Quando o almoço foi servido, Tiago mal tinha pisado na sala de jantar.
Assim que o cheiro de peixe e frutos do mar tocou seu nariz, sua garganta revirou violentamente. Ele cobriu a boca, curvou-se e começou a ter ânsias de vômito.
A Avó Nunes observou aquilo arqueando as sobrancelhas, sem conter a zombaria:
— Que novidade, até parece que é ele quem carrega o filhote. — Dito isso, virou-se e ordenou a Dona Luzia: — Luzia, separe um pouco de comida para ele e mande-o comer na sala de estar.
Tiago já não aguentava mais. Correu cambaleando para o banheiro.
Os sons vindos de lá eram cada vez mais urgentes. Do conteúdo do estômago até a bile amarga, ele vomitou tudo, ficando completamente sem forças.

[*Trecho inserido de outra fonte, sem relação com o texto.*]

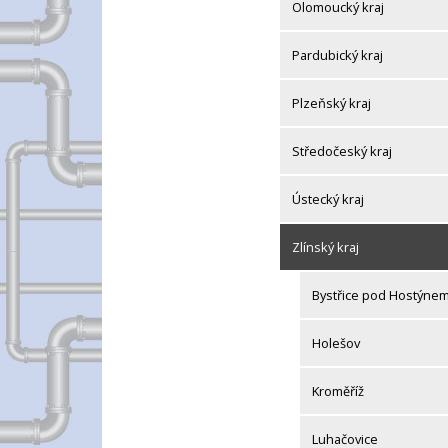
Olomoucký kraj
Pardubický kraj
Plzeňský kraj
Středočeský kraj
Ústecký kraj
Zlínský kraj
Bystřice pod Hostýne
Holešov
Kroměříž
Luhačovice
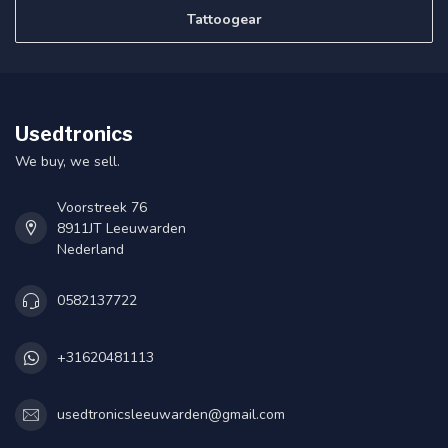
Tattoogear
Usedtronics
We buy, we sell.
Voorstreek 76
8911JT Leeuwarden
Nederland
0582137722
+31620481113
usedtronicsleeuwarden@gmail.com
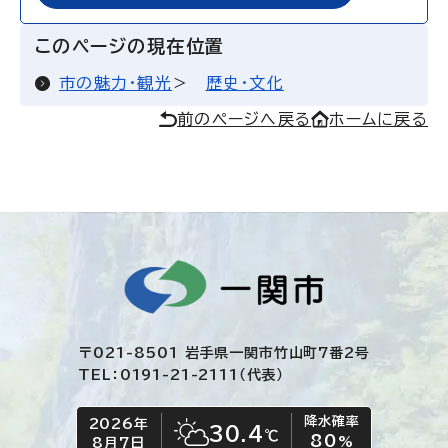
このページの現在位置
市の魅力・観光
歴史・文化
前のページへ戻る
ホームに戻る
〒021-8501 岩手県一関市竹山町7番2号
TEL：0191-21-2111（代表）
降水確率
2026年
今日の日付
今日の天気
30.4
℃
80
晴れ時々くもり
%
8月7日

Seven e Isabela ficaram na porta, com o coração apertado.
Não se sabe quanto tempo passou até a porta do banheiro se abrir. Tiago saiu segurando-se no batente, o rosto pálido, os olhos raiados de sangue e as bordas das pálpebras muito vermelhas.
Isabela entregou rapidamente o copo de vidro que segurava:
— Beba um pouco de água com limão para assentar.
Tiago pegou, virou alguns goles, e o sabor azedo finalmente acalmou um pouco a náusea na garganta.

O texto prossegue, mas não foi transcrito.